Hors de question de discuter de ça ici alors que seule une porte nous sépare de ma mère. Je secoue doucement la tête et tire le blondinet en dehors de l'allée. La météo parait plus clémente aujourd'hui que les jours précédents. Le vent souffle faiblement tandis que nous nous commençons à marcher en direction de la rue du marché. Je profite que nous soyons suffisamment éloignés de ma maison pour expliquer en détails à Joey les raisons pour laquelle je suis obligée de décliner son invitation. A la fin de mon récit, il incline légèrement la tête vers le ciel.

- « Tu rentrerais en Europe, c'est ça ? » Répète-t-il, une pointe de déception dans la voix.

De mon côté, je baisse les yeux vers mon sac pour observer mon disque de duel.

- « Ça ne m'arrange pas non plus, crois-moi. C'est pour ça que je dois améliorer mes résultats et suivre mes cours de soutien. Sinon, plus de duel pour moi. Du moins, plus ici. »

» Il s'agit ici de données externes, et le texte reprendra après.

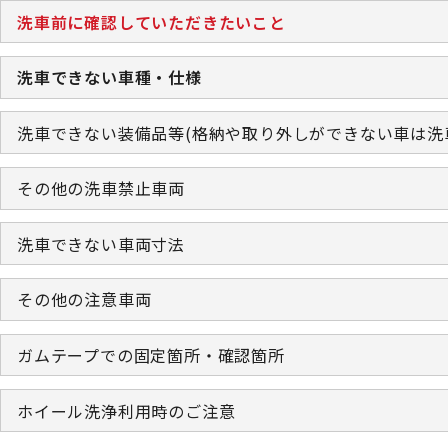
洗車前に確認していただきたいこと
洗車できない車種・仕様
洗車できない装備品等(格納や取り外しができない車は洗
その他の洗車禁止車両
洗車できない車両寸法
その他の注意車両
ガムテープでの固定箇所・確認箇所
ホイール洗浄利用時のご注意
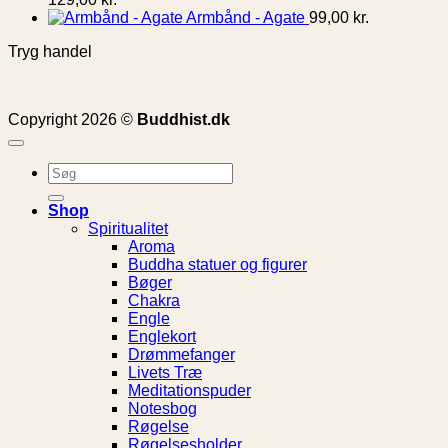
Armbånd - Agate
99,00
kr.
Tryg handel
Copyright 2026 ©
Buddhist.dk
Søg
efter:
Shop
Spiritualitet
Aroma
Buddha statuer og figurer
Bøger
Chakra
Engle
Englekort
Drømmefanger
Livets Træ
Meditationspuder
Notesbog
Røgelse
Røgelsesholder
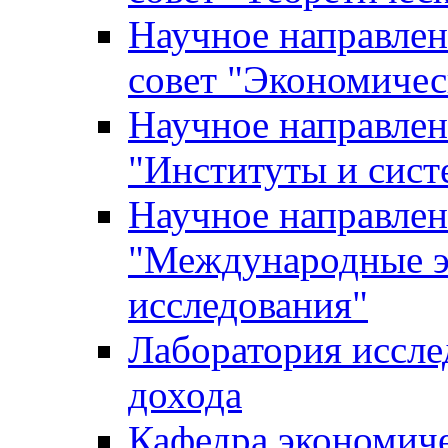
Научное направле
совет "Экономичес
Научное направлен
"Институты и сист
Научное направлен
"Международные э
исследования"
Лаборатория иссле
дохода
Кафедра экономич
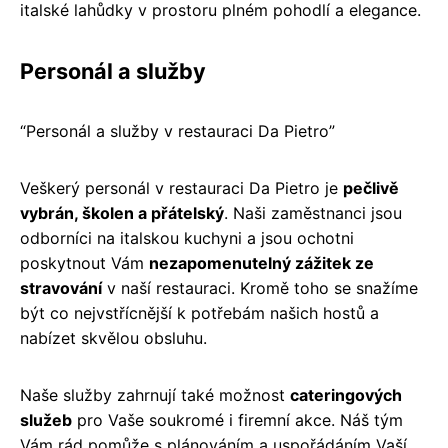
italské lahůdky v prostoru plném pohodlí a elegance.
Personál a služby
“Personál a služby v restauraci Da Pietro”
Veškerý personál v restauraci Da Pietro je
pečlivě
vybrán, školen a přátelský
. Naši zaměstnanci jsou
odborníci na italskou kuchyni a jsou ochotni
poskytnout Vám
nezapomenutelný zážitek ze
stravování
v naší restauraci. Kromě toho se snažíme
být co nejvstřícnější k potřebám našich hostů a
nabízet skvělou obsluhu.
Naše služby zahrnují také možnost
cateringových
služeb
pro Vaše soukromé i firemní akce. Náš tým
Vám rád pomůže s plánováním a uspořádáním Vaší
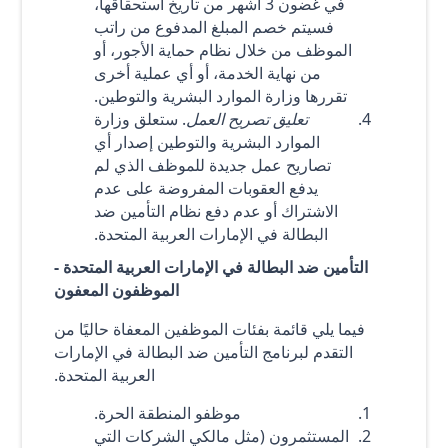
في غضون 3 أشهر من تاريخ استحقاقها،
فسيتم خصم المبلغ المدفوع من راتب
الموظف من خلال نظام حماية الأجور، أو
من نهاية الخدمة، أو أي عملية أخرى
تقررها وزارة الموارد البشرية والتوطين.
تعليق تصريح العمل
. ستعلق وزارة
الموارد البشرية والتوطين إصدار أي
تصاريح عمل جديدة للموظف الذي لم
يدفع العقوبات المفروضة على عدم
الاشتراك أو عدم دفع نظام التأمين ضد
البطالة في الإمارات العربية المتحدة.
التأمين ضد البطالة في الإمارات العربية المتحدة -
الموظفون المعفون
فيما يلي قائمة بفئات الموظفين المعفاة حاليًا من
التقدم لبرنامج التأمين ضد البطالة في الإمارات
العربية المتحدة.
موظفو المنطقة الحرة.
المستثمرون (مثل مالكي الشركات التي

En deux mois, c'est la première fois que je vois Joey se plonger dans une intense réflexion. Il demeure silencieux durant toute la descente. Je crains un moment qu'il songe à ce que mon retour brutal chez mon père signifierait pour notre duo.

Tu vois ? Tu n'oses même pas avouer que vous êtes un couple.

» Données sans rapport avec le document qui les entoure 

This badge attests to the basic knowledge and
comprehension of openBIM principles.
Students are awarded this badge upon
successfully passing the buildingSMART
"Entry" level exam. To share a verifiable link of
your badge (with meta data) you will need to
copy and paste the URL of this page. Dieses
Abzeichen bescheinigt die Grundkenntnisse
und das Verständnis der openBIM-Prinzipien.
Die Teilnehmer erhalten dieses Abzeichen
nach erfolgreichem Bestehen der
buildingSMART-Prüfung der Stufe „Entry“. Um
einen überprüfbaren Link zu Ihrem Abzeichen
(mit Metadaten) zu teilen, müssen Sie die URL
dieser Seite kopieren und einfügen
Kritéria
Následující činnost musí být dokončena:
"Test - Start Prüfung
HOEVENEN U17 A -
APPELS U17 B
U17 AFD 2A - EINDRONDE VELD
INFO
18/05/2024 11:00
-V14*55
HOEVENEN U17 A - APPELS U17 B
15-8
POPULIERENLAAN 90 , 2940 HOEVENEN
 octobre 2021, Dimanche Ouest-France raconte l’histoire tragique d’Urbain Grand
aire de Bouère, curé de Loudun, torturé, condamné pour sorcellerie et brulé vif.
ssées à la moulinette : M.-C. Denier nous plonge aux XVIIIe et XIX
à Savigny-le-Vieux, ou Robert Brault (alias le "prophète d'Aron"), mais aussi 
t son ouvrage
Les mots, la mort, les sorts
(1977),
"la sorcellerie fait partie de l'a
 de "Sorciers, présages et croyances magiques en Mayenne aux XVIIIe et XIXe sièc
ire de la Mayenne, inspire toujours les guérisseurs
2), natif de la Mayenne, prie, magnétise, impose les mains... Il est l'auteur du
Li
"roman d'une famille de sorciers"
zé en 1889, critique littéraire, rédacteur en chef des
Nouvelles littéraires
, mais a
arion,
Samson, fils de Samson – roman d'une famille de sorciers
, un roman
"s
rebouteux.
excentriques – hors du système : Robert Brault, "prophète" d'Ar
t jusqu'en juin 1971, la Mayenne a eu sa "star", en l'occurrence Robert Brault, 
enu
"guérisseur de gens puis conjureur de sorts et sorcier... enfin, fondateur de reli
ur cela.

En dépit du réchauffement de température, je me sens frissonner de part en part.

- « Quand est-ce que tu termines ? »

Le silence s'était installé depuis si longtemps que je sursaute presque à la question de Joey.

- « Je n'ai cours que le matin. »

Il claque sa langue sur son palais.

- « Merde, je travaille au café cette après-midi. Ecoute, on se voit ce soir pour débloquer ton jeu. Retrouve-moi à la fin de mon service, d’accord ? »

N'y voyant aucun inconvénient, j'accepte sa proposition.

S’entrainer avec le pire joueur du Duel de Monstres me semble bien contreproductif.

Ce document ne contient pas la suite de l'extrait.